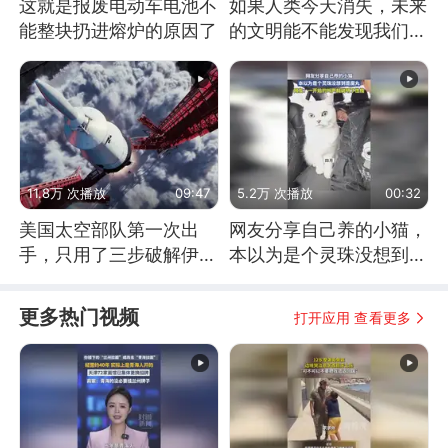
这就是报废电动车电池不
如果人类今天消失，未来
能整块扔进熔炉的原因了
的文明能不能发现我们存
在过？
11.8万 次播放
09:47
5.2万 次播放
00:32
美国太空部队第一次出
网友分享自己养的小猫，
手，只用了三步破解伊朗
本以为是个灵珠没想到是
防空
魔丸
更多热门视频
打开应用 查看更多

──────────────────────────────

The response should be the lines from the one containing "如果人类今天消失，未来" through the last line of the data, set down exactly and with no other line.

如果人类今天消失，未来
能整块扔进熔炉的原因了
的文明能不能发现我们存
在过？
11.8万 次播放
09:47
5.2万 次播放
00:32
美国太空部队第一次出
网友分享自己养的小猫，
手，只用了三步破解伊朗
本以为是个灵珠没想到是
防空
魔丸
更多热门视频
打开应用 查看更多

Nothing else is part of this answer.